=== Dataset records ===
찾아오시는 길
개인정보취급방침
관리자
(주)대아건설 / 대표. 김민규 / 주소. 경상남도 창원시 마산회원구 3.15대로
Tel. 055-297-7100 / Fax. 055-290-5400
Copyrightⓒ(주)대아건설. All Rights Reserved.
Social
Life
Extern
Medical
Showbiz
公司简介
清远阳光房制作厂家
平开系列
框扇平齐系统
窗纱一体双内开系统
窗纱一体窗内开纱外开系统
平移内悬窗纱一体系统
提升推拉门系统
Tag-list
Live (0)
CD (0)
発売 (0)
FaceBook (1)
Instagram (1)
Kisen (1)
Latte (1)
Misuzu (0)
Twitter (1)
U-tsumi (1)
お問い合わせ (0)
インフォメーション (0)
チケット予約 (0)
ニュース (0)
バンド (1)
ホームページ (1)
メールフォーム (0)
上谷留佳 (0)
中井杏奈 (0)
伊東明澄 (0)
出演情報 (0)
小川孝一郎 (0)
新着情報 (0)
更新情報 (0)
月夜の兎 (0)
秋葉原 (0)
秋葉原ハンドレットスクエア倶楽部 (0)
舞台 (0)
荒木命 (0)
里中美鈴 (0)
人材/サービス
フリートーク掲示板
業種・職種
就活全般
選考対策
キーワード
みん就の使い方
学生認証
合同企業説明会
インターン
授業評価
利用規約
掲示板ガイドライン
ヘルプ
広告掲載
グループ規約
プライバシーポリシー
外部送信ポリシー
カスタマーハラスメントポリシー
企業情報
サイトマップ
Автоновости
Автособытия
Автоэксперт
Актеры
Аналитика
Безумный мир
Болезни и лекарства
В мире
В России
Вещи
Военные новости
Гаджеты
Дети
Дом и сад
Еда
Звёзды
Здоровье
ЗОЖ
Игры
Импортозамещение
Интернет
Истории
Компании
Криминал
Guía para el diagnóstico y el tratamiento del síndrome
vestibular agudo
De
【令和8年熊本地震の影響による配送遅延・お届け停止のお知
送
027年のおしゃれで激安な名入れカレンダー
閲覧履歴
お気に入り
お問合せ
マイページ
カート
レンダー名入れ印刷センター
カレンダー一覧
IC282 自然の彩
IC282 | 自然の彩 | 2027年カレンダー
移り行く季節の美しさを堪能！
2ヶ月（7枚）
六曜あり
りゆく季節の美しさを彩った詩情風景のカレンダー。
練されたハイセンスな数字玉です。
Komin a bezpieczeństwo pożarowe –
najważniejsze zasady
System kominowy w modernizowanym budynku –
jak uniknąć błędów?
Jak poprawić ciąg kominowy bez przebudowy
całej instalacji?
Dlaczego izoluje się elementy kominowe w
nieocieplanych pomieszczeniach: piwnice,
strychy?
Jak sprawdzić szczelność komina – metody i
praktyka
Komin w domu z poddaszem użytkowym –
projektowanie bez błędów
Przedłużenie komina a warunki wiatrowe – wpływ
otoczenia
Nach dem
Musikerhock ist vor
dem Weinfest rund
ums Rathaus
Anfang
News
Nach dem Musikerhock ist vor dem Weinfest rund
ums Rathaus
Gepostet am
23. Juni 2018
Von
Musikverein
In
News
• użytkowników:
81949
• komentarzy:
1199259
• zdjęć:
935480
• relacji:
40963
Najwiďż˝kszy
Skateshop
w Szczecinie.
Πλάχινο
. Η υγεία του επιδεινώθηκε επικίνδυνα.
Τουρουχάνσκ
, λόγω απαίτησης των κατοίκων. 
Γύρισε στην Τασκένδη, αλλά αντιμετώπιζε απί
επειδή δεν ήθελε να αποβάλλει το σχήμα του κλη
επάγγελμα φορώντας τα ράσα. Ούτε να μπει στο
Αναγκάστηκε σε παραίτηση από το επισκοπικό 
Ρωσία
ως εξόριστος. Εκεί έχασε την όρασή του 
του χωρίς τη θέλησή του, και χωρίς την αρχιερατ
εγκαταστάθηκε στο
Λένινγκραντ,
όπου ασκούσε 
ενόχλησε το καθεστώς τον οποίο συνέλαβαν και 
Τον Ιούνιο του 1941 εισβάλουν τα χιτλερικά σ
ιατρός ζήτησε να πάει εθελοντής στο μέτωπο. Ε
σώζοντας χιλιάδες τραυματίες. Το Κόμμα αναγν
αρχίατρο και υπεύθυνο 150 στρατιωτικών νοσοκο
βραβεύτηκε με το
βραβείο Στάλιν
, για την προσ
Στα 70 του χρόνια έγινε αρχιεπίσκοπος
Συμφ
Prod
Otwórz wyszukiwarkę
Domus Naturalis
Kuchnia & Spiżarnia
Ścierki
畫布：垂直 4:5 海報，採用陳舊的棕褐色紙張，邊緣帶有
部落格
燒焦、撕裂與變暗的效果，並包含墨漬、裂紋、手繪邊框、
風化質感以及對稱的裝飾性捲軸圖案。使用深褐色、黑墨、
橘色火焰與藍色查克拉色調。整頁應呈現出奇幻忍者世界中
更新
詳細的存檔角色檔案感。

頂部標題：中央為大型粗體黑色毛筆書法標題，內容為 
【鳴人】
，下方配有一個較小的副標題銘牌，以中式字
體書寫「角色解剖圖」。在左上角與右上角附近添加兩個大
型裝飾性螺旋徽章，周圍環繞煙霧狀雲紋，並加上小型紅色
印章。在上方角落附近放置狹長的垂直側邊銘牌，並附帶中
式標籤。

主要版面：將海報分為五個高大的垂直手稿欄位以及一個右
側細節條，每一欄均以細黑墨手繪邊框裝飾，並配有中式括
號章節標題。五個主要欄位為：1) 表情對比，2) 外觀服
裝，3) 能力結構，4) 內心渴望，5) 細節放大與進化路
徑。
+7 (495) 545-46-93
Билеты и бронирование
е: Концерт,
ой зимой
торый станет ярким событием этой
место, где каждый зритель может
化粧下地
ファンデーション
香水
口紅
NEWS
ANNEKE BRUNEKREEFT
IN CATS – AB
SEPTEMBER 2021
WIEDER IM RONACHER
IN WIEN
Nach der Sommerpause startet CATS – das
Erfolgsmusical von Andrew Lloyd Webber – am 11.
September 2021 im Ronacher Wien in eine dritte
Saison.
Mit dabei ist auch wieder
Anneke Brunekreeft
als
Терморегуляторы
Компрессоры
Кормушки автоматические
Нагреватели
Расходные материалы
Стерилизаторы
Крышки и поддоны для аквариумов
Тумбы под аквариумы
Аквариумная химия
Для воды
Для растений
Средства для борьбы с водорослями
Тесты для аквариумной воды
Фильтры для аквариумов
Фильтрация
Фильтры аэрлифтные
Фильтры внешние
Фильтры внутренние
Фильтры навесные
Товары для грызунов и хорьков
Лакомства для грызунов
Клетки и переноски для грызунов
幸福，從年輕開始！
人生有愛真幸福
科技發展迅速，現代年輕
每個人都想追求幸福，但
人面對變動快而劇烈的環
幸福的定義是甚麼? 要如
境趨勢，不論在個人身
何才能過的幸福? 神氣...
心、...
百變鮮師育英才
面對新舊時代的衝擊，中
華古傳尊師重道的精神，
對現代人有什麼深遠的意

=== Task instructions ===
Reproduce all of the entries word for word. Omit nothing.

=== Result of the task ===
찾아오시는 길
개인정보취급방침
관리자
(주)대아건설 / 대표. 김민규 / 주소. 경상남도 창원시 마산회원구 3.15대로
Tel. 055-297-7100 / Fax. 055-290-5400
Copyrightⓒ(주)대아건설. All Rights Reserved.
Social
Life
Extern
Medical
Showbiz
公司简介
清远阳光房制作厂家
平开系列
框扇平齐系统
窗纱一体双内开系统
窗纱一体窗内开纱外开系统
平移内悬窗纱一体系统
提升推拉门系统
Tag-list
Live (0)
CD (0)
発売 (0)
FaceBook (1)
Instagram (1)
Kisen (1)
Latte (1)
Misuzu (0)
Twitter (1)
U-tsumi (1)
お問い合わせ (0)
インフォメーション (0)
チケット予約 (0)
ニュース (0)
バンド (1)
ホームページ (1)
メールフォーム (0)
上谷留佳 (0)
中井杏奈 (0)
伊東明澄 (0)
出演情報 (0)
小川孝一郎 (0)
新着情報 (0)
更新情報 (0)
月夜の兎 (0)
秋葉原 (0)
秋葉原ハンドレットスクエア倶楽部 (0)
舞台 (0)
荒木命 (0)
里中美鈴 (0)
人材/サービス
フリートーク掲示板
業種・職種
就活全般
選考対策
キーワード
みん就の使い方
学生認証
合同企業説明会
インターン
授業評価
利用規約
掲示板ガイドライン
ヘルプ
広告掲載
グループ規約
プライバシーポリシー
外部送信ポリシー
カスタマーハラスメントポリシー
企業情報
サイトマップ
Автоновости
Автособытия
Автоэксперт
Актеры
Аналитика
Безумный мир
Болезни и лекарства
В мире
В России
Вещи
Военные новости
Гаджеты
Дети
Дом и сад
Еда
Звёзды
Здоровье
ЗОЖ
Игры
Импортозамещение
Интернет
Истории
Компании
Криминал
Guía para el diagnóstico y el tratamiento del síndrome
vestibular agudo
De
【令和8年熊本地震の影響による配送遅延・お届け停止のお知
送
027年のおしゃれで激安な名入れカレンダー
閲覧履歴
お気に入り
お問合せ
マイページ
カート
レンダー名入れ印刷センター
カレンダー一覧
IC282 自然の彩
IC282 | 自然の彩 | 2027年カレンダー
移り行く季節の美しさを堪能！
2ヶ月（7枚）
六曜あり
りゆく季節の美しさを彩った詩情風景のカレンダー。
練されたハイセンスな数字玉です。
Komin a bezpieczeństwo pożarowe –
najważniejsze zasady
System kominowy w modernizowanym budynku –
jak uniknąć błędów?
Jak poprawić ciąg kominowy bez przebudowy
całej instalacji?
Dlaczego izoluje się elementy kominowe w
nieocieplanych pomieszczeniach: piwnice,
strychy?
Jak sprawdzić szczelność komina – metody i
praktyka
Komin w domu z poddaszem użytkowym –
projektowanie bez błędów
Przedłużenie komina a warunki wiatrowe – wpływ
otoczenia
Nach dem
Musikerhock ist vor
dem Weinfest rund
ums Rathaus
Anfang
News
Nach dem Musikerhock ist vor dem Weinfest rund
ums Rathaus
Gepostet am
23. Juni 2018
Von
Musikverein
In
News
• użytkowników:
81949
• komentarzy:
1199259
• zdjęć:
935480
• relacji:
40963
Najwiďż˝kszy
Skateshop
w Szczecinie.
Πλάχινο
. Η υγεία του επιδεινώθηκε επικίνδυνα.
Τουρουχάνσκ
, λόγω απαίτησης των κατοίκων. 
Γύρισε στην Τασκένδη, αλλά αντιμετώπιζε απί
επειδή δεν ήθελε να αποβάλλει το σχήμα του κλη
επάγγελμα φορώντας τα ράσα. Ούτε να μπει στο
Αναγκάστηκε σε παραίτηση από το επισκοπικό 
Ρωσία
ως εξόριστος. Εκεί έχασε την όρασή του 
του χωρίς τη θέλησή του, και χωρίς την αρχιερατ
εγκαταστάθηκε στο
Λένινγκραντ,
όπου ασκούσε 
ενόχλησε το καθεστώς τον οποίο συνέλαβαν και 
Τον Ιούνιο του 1941 εισβάλουν τα χιτλερικά σ
ιατρός ζήτησε να πάει εθελοντής στο μέτωπο. Ε
σώζοντας χιλιάδες τραυματίες. Το Κόμμα αναγν
αρχίατρο και υπεύθυνο 150 στρατιωτικών νοσοκο
βραβεύτηκε με το
βραβείο Στάλιν
, για την προσ
Στα 70 του χρόνια έγινε αρχιεπίσκοπος
Συμφ
Prod
Otwórz wyszukiwarkę
Domus Naturalis
Kuchnia & Spiżarnia
Ścierki
畫布：垂直 4:5 海報，採用陳舊的棕褐色紙張，邊緣帶有
部落格
燒焦、撕裂與變暗的效果，並包含墨漬、裂紋、手繪邊框、
風化質感以及對稱的裝飾性捲軸圖案。使用深褐色、黑墨、
橘色火焰與藍色查克拉色調。整頁應呈現出奇幻忍者世界中
更新
詳細的存檔角色檔案感。

頂部標題：中央為大型粗體黑色毛筆書法標題，內容為 
【鳴人】
，下方配有一個較小的副標題銘牌，以中式字
體書寫「角色解剖圖」。在左上角與右上角附近添加兩個大
型裝飾性螺旋徽章，周圍環繞煙霧狀雲紋，並加上小型紅色
印章。在上方角落附近放置狹長的垂直側邊銘牌，並附帶中
式標籤。

主要版面：將海報分為五個高大的垂直手稿欄位以及一個右
側細節條，每一欄均以細黑墨手繪邊框裝飾，並配有中式括
號章節標題。五個主要欄位為：1) 表情對比，2) 外觀服
裝，3) 能力結構，4) 內心渴望，5) 細節放大與進化路
徑。
+7 (495) 545-46-93
Билеты и бронирование
е: Концерт,
ой зимой
торый станет ярким событием этой
место, где каждый зритель может
化粧下地
ファンデーション
香水
口紅
NEWS
ANNEKE BRUNEKREEFT
IN CATS – AB
SEPTEMBER 2021
WIEDER IM RONACHER
IN WIEN
Nach der Sommerpause startet CATS – das
Erfolgsmusical von Andrew Lloyd Webber – am 11.
September 2021 im Ronacher Wien in eine dritte
Saison.
Mit dabei ist auch wieder
Anneke Brunekreeft
als
Терморегуляторы
Компрессоры
Кормушки автоматические
Нагреватели
Расходные материалы
Стерилизаторы
Крышки и поддоны для аквариумов
Тумбы под аквариумы
Аквариумная химия
Для воды
Для растений
Средства для борьбы с водорослями
Тесты для аквариумной воды
Фильтры для аквариумов
Фильтрация
Фильтры аэрлифтные
Фильтры внешние
Фильтры внутренние
Фильтры навесные
Товары для грызунов и хорьков
Лакомства для грызунов
Клетки и переноски для грызунов
幸福，從年輕開始！
人生有愛真幸福
科技發展迅速，現代年輕
每個人都想追求幸福，但
人面對變動快而劇烈的環
幸福的定義是甚麼? 要如
境趨勢，不論在個人身
何才能過的幸福? 神氣...
心、...
百變鮮師育英才
面對新舊時代的衝擊，中
華古傳尊師重道的精神，
對現代人有什麼深遠的意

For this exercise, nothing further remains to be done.